AUSTRALIA revolves around an English aristocrat named Sarah Ashley (a prim and proper Nicole Kidman) who has come to Australia to check in on her supposedly philandering husband, who owns a cattle ranch called Faraway Downs. Upon her arrival, she learns that her husband has been murdered, apparently by an Aboriginal King. After firing a nefarious cattle baron (David Wenham, oozing villainy), Sarah recruits the mysterious Drover, a rugged, super-manly Hugh Jackman who let’s his ample chest beaver do most of his acting for him. The Drover is just that – a man defined by his job. All machismo, all the time.
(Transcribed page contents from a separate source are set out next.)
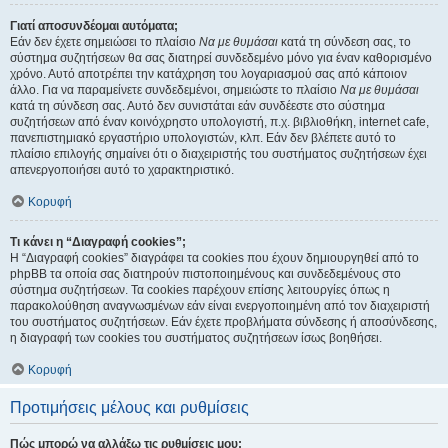
Γιατί αποσυνδέομαι αυτόματα;
Εάν δεν έχετε σημειώσει το πλαίσιο
Να με θυμάσαι
κατά τη σύνδεση σας, το
σύστημα συζητήσεων θα σας διατηρεί συνδεδεμένο μόνο για έναν καθορισμένο
χρόνο. Αυτό αποτρέπει την κατάχρηση του λογαριασμού σας από κάποιον
άλλο. Για να παραμείνετε συνδεδεμένοι, σημειώστε το πλαίσιο
Να με θυμάσαι
κατά τη σύνδεση σας. Αυτό δεν συνιστάται εάν συνδέεστε στο σύστημα
συζητήσεων από έναν κοινόχρηστο υπολογιστή, π.χ. βιβλιοθήκη, internet cafe,
πανεπιστημιακό εργαστήριο υπολογιστών, κλπ. Εάν δεν βλέπετε αυτό το
πλαίσιο επιλογής σημαίνει ότι ο διαχειριστής του συστήματος συζητήσεων έχει
απενεργοποιήσει αυτό το χαρακτηριστικό.
Κορυφή
Τι κάνει η “Διαγραφή cookies”;
Η “Διαγραφή cookies” διαγράφει τα cookies που έχουν δημιουργηθεί από το
phpBB τα οποία σας διατηρούν πιστοποιημένους και συνδεδεμένους στο
σύστημα συζητήσεων. Τα cookies παρέχουν επίσης λειτουργίες όπως η
παρακολούθηση αναγνωσμένων εάν είναι ενεργοποιημένη από τον διαχειριστή
του συστήματος συζητήσεων. Εάν έχετε προβλήματα σύνδεσης ή αποσύνδεσης,
η διαγραφή των cookies του συστήματος συζητήσεων ίσως βοηθήσει.
Κορυφή
Προτιμήσεις μέλους και ρυθμίσεις
Πώς μπορώ να αλλάξω τις ρυθμίσεις μου;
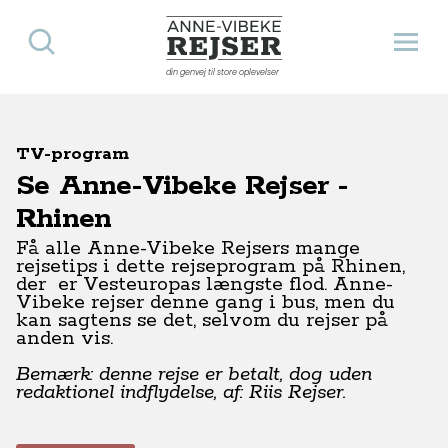
Søg
Åbn 
Anne-Vibeke Rejser
din genvej til store oplevelser
TV-program
Se Anne-Vibeke Rejser -
Rhinen
Få alle Anne-Vibeke Rejsers mange
rejsetips i dette rejseprogram på Rhinen,
der er Vesteuropas længste flod. Anne-
Vibeke rejser denne gang i bus, men du
kan sagtens se det, selvom du rejser på
anden vis.
Bemærk: denne rejse er betalt, dog uden
redaktionel indflydelse, af: Riis Rejser.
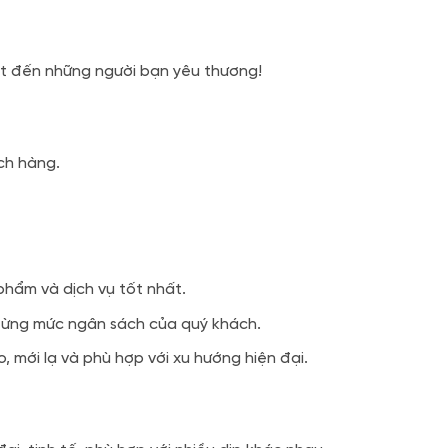
ất đến những người bạn yêu thương!
ch hàng.
phẩm và dịch vụ tốt nhất.
từng mức ngân sách của quý khách.
mới lạ và phù hợp với xu hướng hiện đại.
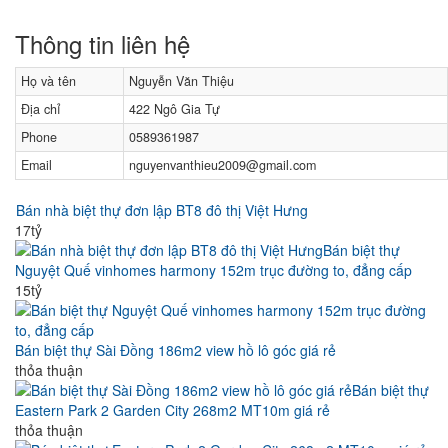
Thông tin liên hệ
Họ và tên
Nguyễn Văn Thiệu
Địa chỉ
422 Ngô Gia Tự
Phone
0589361987
Email
nguyenvanthieu2009@gmail.com
Bán nhà biệt thự đơn lập BT8 đô thị Việt Hưng
17tỷ
Bán biệt thự
Nguyệt Quế vinhomes harmony 152m trục đường to, đẳng cấp
15tỷ
Bán biệt thự Sài Đồng 186m2 view hồ lô góc giá rẻ
thỏa thuận
Bán biệt thự
Eastern Park 2 Garden City 268m2 MT10m giá rẻ
thỏa thuận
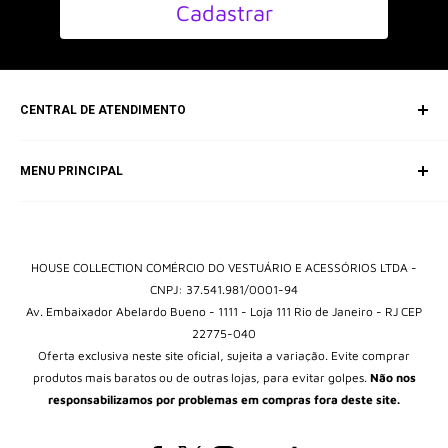
Cadastrar
CENTRAL DE ATENDIMENTO
SAC (Serviço de Atendimento ao Consumidor)
MENU PRINCIPAL
E-mail:
contato@housebrands.com.br
Início
Catálogo
Entrar em contato
HOUSE COLLECTION COMÉRCIO DO VESTUÁRIO E ACESSÓRIOS LTDA -
CNPJ: 37.541.981/0001-94
Av. Embaixador Abelardo Bueno - 1111 - Loja 111 Rio de Janeiro - RJ CEP
22775-040
Oferta exclusiva neste site oficial, sujeita a variação. Evite comprar
produtos mais baratos ou de outras lojas, para evitar golpes.
Não nos
responsabilizamos por problemas em compras fora deste site.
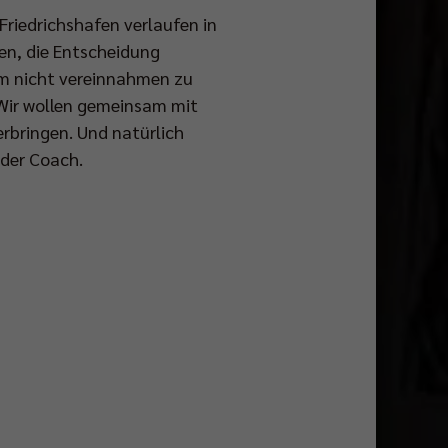
Friedrichshafen verlaufen in
zen, die Entscheidung
m nicht vereinnahmen zu
 „Wir wollen gemeinsam mit
erbringen. Und natürlich
 der Coach.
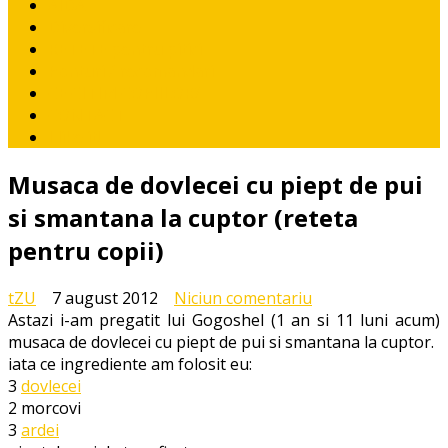
AIDA
Diversificare
RETETE pentru pitici
Ponturi / recomandari
CE CITIM COPIILOR?
CONTACT
I like it!
Musaca de dovlecei cu piept de pui
si smantana la cuptor (reteta
pentru copii)
la
tZU
7 august 2012
Niciun comentariu
Musaca
Astazi i-am pregatit lui Gogoshel (1 an si 11 luni acum)
de
musaca de dovlecei cu piept de pui si smantana la cuptor.
dovlecei
iata ce ingrediente am folosit eu:
cu
3
dovlecei
piept
2 morcovi
de
3
ardei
We never learn much more than surface details about him, or Sarah for that matter; they are archetypes rather than fully fleshed out characters. And in this sort of movie, that’s all we really need. We know that upon first glance, Sarah will hate Drover. And that Drover will have no use for Sarah. But before long, they’ll be making passionate, candle-lit love and engaging in juicy, movie-star make-out sessions. So Sarah and Drover embark on a perilous, 1,500 mile cattle drive, to the port of Darwin, in an effort to sell all the cattle and save the ranch. Along for the ride is the half-caste Nullah, rudely referred to as a “creamy” by everyone except for Sarah, Drover, and his family. Nullah, who represents the “stolen generation” of half-Aboriginal children born to Aboriginal women and white-European fathers, provides voice-over narration throughout the entirety of AUSTRALIA; it’s really his story when it’s all boiled down. After the cattle drive, we get tragedy: the Japanese bombing of Darwin. And before the credits start to roll, we also need to sort through the specifics of Sarah’s husband’s death, who’s responsible, and who will go down for it.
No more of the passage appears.